Healthy eating in pregnancy, and enough of it, is very important for your baby to grow and develop. During the second and third trimesters, you should consume 200 to 300 more calories than you did before you became pregnant. Think of this as an extra snack you eat sometime during the day.
Example snacks could be 8 ounces of skim milk and half a peanut butter sandwich, a banana and peanut butter, 1 cup of cottage cheese and strawberries, ½ cup of dried fruit and nuts, an avocado and crackers, a hard-boiled egg and crackers, small baked potatoes with yogurt, or hummus and veggies.
Although nausea and vomiting during the first few months of pregnancy can make this difficult, try to eat a well-balanced diet and take prenatal vitamins. Here are some recommendations to keep you and your baby healthy.
Goals for Healthy Eating
Choose foods high in starch and fiber such as whole-grain breads, cereals, pasta, rice, fruits and vegetables.Eat a variety of foods to get all the nutrients you need. Recommended daily servings: 6-11 servings of breads and grains, 2-4 servings of fruit, 4 or more servings of vegetables, 4 servings of dairy products, and 3 servings of protein sources (meat, poultry, fish, eggs or nuts). Use fats and sweets sparingly.

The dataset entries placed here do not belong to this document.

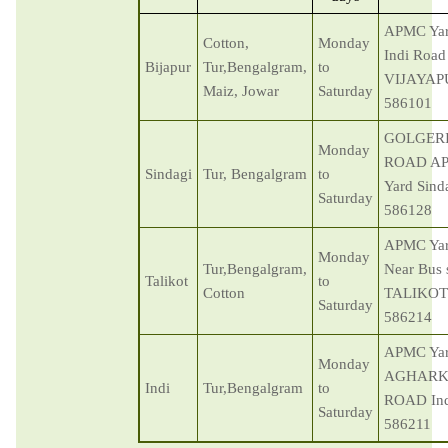
APMC Ya
Cotton,
Monday
Indi Road
Bijapur
Tur,Bengalgram,
to
VIJAYAP
Maiz, Jowar
Saturday
586101
GOLGER
Monday
ROAD A
Sindagi
Tur, Bengalgram
to
Yard Sind
Saturday
586128
APMC Ya
Monday
Tur,Bengalgram,
Near Bus 
Talikot
to
Cotton
TALIKOT
Saturday
586214
APMC Ya
Monday
AGHARK
Indi
Tur,Bengalgram
to
ROAD Ind
Saturday
586211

Make sure you are getting enough vitamins and minerals in your daily diet. You should take a prenatal vitamin supplements to make sure you are consistently getting enough vitamins and minerals every day. Your doctor can recommend an over-the-counter brand or prescribe a prenatal vitamin for you.
Eat and drink at least 4 servings of dairy products and calcium-rich foods a day to help ensure that you are getting 1200mg of calcium in your daily diet.
Eat at least three servings of iron-rich foods per day to ensure you are getting 30mg of iron in your daily diet.
Choose at least one good source of vitamin C every day, which include: oranges, grapefruits, strawberries, honeydew, broccoli, cauliflower, Brussel sprouts, green peppers, tomatoes and mustard greens.
Choose at least one good source of folic acid every day, which include: dark green leafy vegetables, veal and legumes (lima beans, black beans, black-eyed peas and chickpeas). Every pregnant woman needs 0.4mg of folic acid per day to help prevent neural tube defects such as spina bifida.
Choose at least one source of vitamin A every other day. Sources of vitamin A include carrots, pumpkins, sweet potatoes, spinach, water squash, turnip greens, beet greens, apricots and cantaloupe.